Titre : La vague [7/?]
Auteur : AnnaOz
Personnages : Chokri, Fahd, Ouadid, Subh, etc..
Rating : PG-13
Nombre de mots : +/- 1500

Hum, hum, La Vague est loin d'être le tsunami espéré, à peine une petite vaguelette qui réapparaît timidement tous les deux ans :/// Voici néanmoins une toute petite suite ridicule au chapitre précédent (FLASHBACK de la mort qui tue, blablabla) qui ouvre normalement sur un prochain chapitre plus vavavoum et la fin du flashback.


Plutôt que d'opter pour la mosquée au sortir du hammam, Chokri choisit d'abord de flâner dans les vergers abondants qui encadrent les magnifiques jardins du palais califal, le parfum capiteux des fleurs de bigaradier apaisant doucement ses sens énervés par sa rencontre avec le jeune Fahd.

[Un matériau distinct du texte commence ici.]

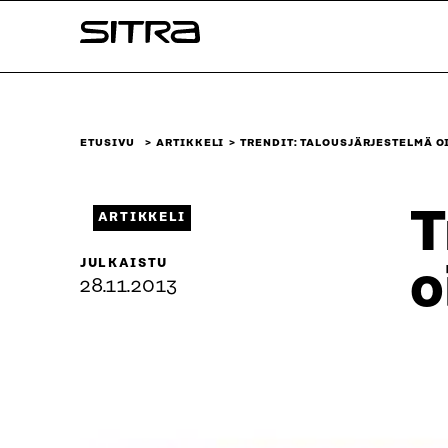
Siirry
Sitra
suoraan
sisältöön
↓
ETUSIVU
ARTIKKELI
TRENDIT: TALOUSJÄRJESTELMÄ O
T
ARTIKKELI
JULKAISTU
o
28.11.2013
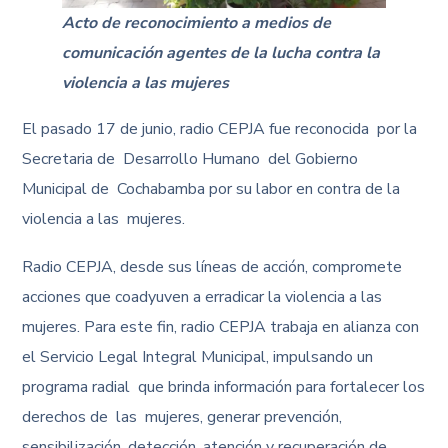
Acto de reconocimiento a medios de
comunicación agentes de la lucha contra la
violencia a las mujeres
El pasado 17 de junio, radio CEPJA fue reconocida por la
Secretaria de Desarrollo Humano del Gobierno
Municipal de Cochabamba por su labor en contra de la
violencia a las mujeres.
Radio CEPJA, desde sus líneas de acción, compromete
acciones que coadyuven a erradicar la violencia a las
mujeres. Para este fin, radio CEPJA trabaja en alianza con
el Servicio Legal Integral Municipal, impulsando un
programa radial que brinda información para fortalecer los
derechos de las mujeres, generar prevención,
sensibilización, detección, atención y recuperación de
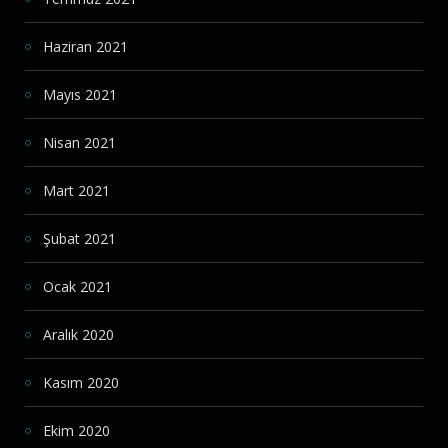
Haziran 2021
Mayıs 2021
Nisan 2021
Mart 2021
Şubat 2021
Ocak 2021
Aralık 2020
Kasım 2020
Ekim 2020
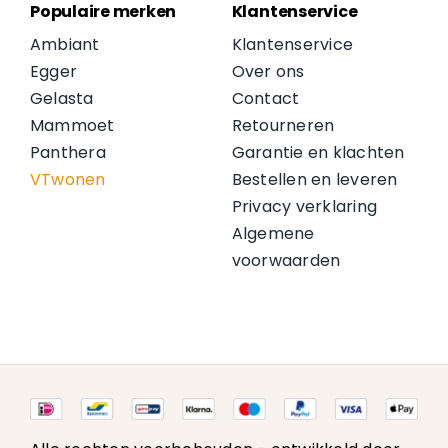
Populaire merken
Klantenservice
Ambiant
Klantenservice
Egger
Over ons
Gelasta
Contact
Mammoet
Retourneren
Panthera
Garantie en klachten
VTwonen
Bestellen en leveren
Privacy verklaring
Algemene
voorwaarden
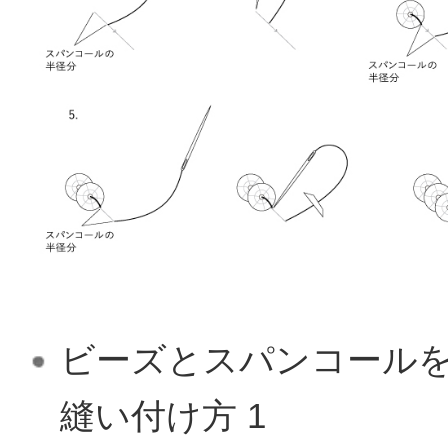
ビーズとスパンコール
縫い付け方 1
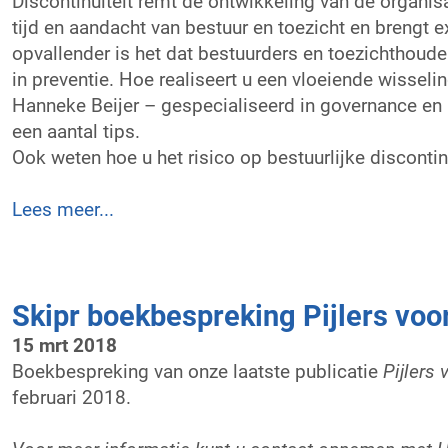
Discontinuïteit
remt de ontwikkeling van de organisa
tijd en aandacht van bestuur en toezicht en brengt 
opvallender is het dat bestuurders en toezichthoud
in preventie. Hoe realiseert u een vloeiende wisseli
Hanneke Beijer – gespecialiseerd in governance en b
een aantal tips.
Ook weten hoe u het risico op bestuurlijke discontinu
Lees meer...
Skipr boekbespreking Pijlers voor
15 mrt 2018
Boekbespreking van onze laatste publicatie
Pijlers 
februari 2018.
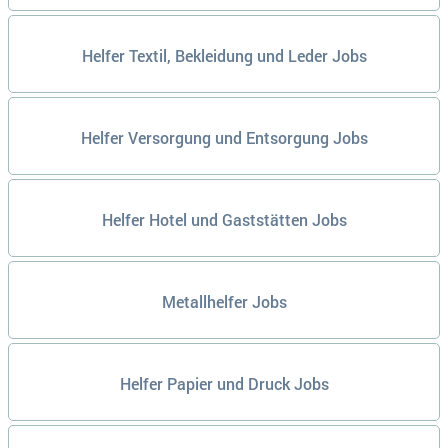
Helfer Textil, Bekleidung und Leder Jobs
Helfer Versorgung und Entsorgung Jobs
Helfer Hotel und Gaststätten Jobs
Metallhelfer Jobs
Helfer Papier und Druck Jobs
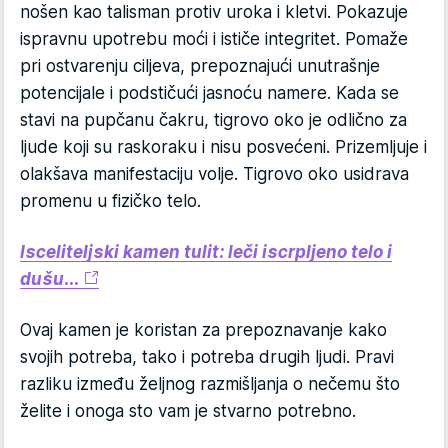
nošen kao talisman protiv uroka i kletvi. Pokazuje
ispravnu upotrebu moći i ističe integritet. Pomaže
pri ostvarenju ciljeva, prepoznajući unutrašnje
potencijale i podstičući jasnoću namere. Kada se
stavi na pupčanu čakru, tigrovo oko je odlično za
ljude koji su raskoraku i nisu posvećeni. Prizemljuje i
olakšava manifestaciju volje. Tigrovo oko usidrava
promenu u fizičko telo.
Isceliteljski kamen tulit: leči iscrpljeno telo i
dušu...
Ovaj kamen je koristan za prepoznavanje kako
svojih potreba, tako i potreba drugih ljudi. Pravi
razliku između željnog razmišljanja o nečemu što
želite i onoga sto vam je stvarno potrebno.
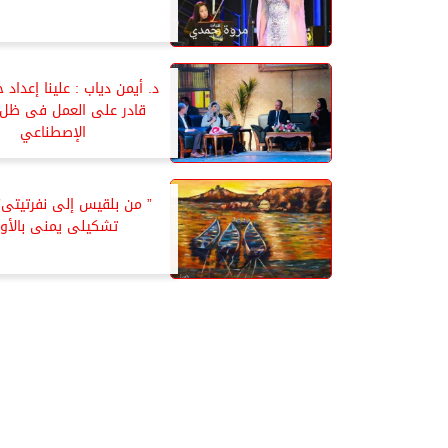
د. أيمن دياب : علينا إعداد 
قادر على العمل فى ظل ا
الإصطناعي
” من بلقيس إلى نفرتيتى
تشكيلى يمنى بالأوبر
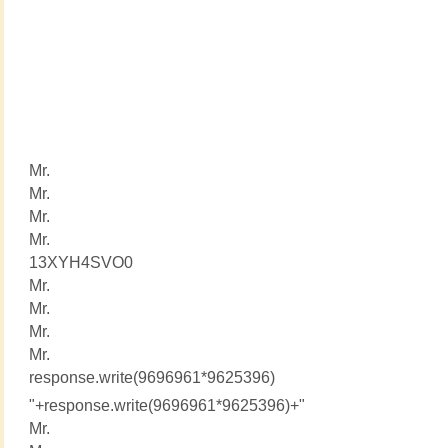
Mr.
Mr.
Mr.
Mr.
13XYH4SVO0
Mr.
Mr.
Mr.
Mr.
response.write(9696961*9625396)
"+response.write(9696961*9625396)+"
Mr.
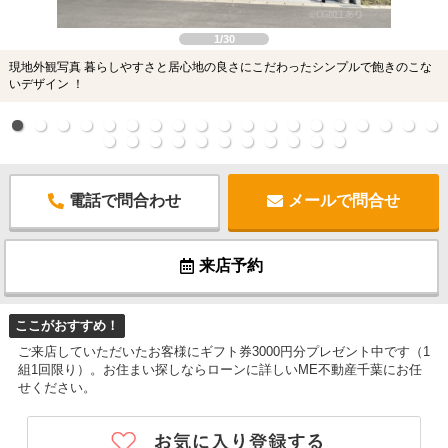
1/30
現地外観写真 暮らしやすさと居心地の良さにこだわったシンプルで飽きのこな
いデザイン ！
電話で問合わせ
メールで問合せ
来店予約
ここがおすすめ！
ご来店していただいたお客様にギフト券3000円分プレゼント中です（1
組1回限り）。お住まい探しならローンに詳しいME不動産千葉にお任
せください。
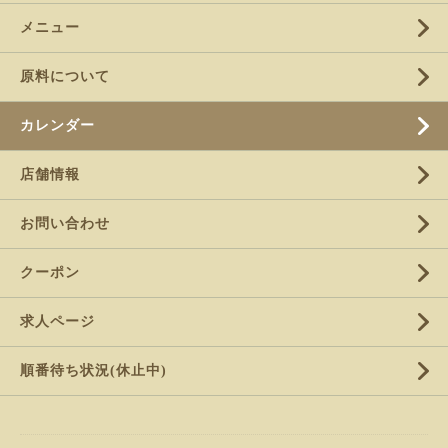
メニュー
原料について
カレンダー
店舗情報
お問い合わせ
クーポン
求人ページ
順番待ち状況(休止中)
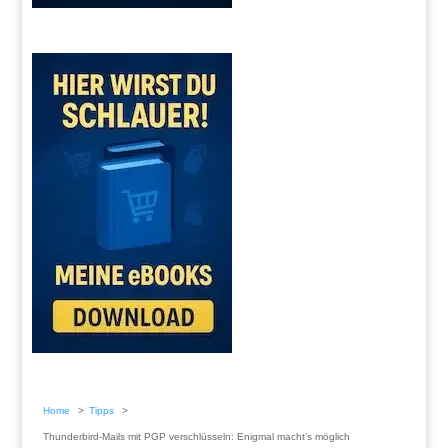
Home
Tipps
Thunderbird-Mails mit PGP verschlüsseln: Enigmal macht’s möglich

La medina est grande, accueillante, elle attire le guerrier dans ses cours carrées toutes plus exubérantes de beauté, il se perd avec délice dans sa contemplation, la comparant avec la cité d'al-Zâhira toute proche, réplique orgueilleuse érigée pour le bon plaisir d'al-Mançour à l'est de Cordoue. Tout ici lui semble aussi superbe que là-bas, pourtant, tout lui semble différent, comme si le défunt Al-Hakam avait apposé son sceau de bienveillance sur la medina avant de l'abandonner aux bons soins de son fils. Il se sent presque honteux des émois qui taraudent encore ses reins tandis qu'il musarde le long des fontaines mais, Allah le pardonne, ça fait trop longtemps qu'il n'a pas aimé de garçon aussi beau - ou de fille, pour ce que cela change.

Quand il rejoint enfin la mosquée, il est conscient qu'il mériterait de se replonger à nouveau dans un bain, son esprit n'ayant cessé de voguer en direction d'improbables ébats, il s'astreint cependant à la prière de l'après-midi avec un détachement imperceptible aux yeux des autres pénitents.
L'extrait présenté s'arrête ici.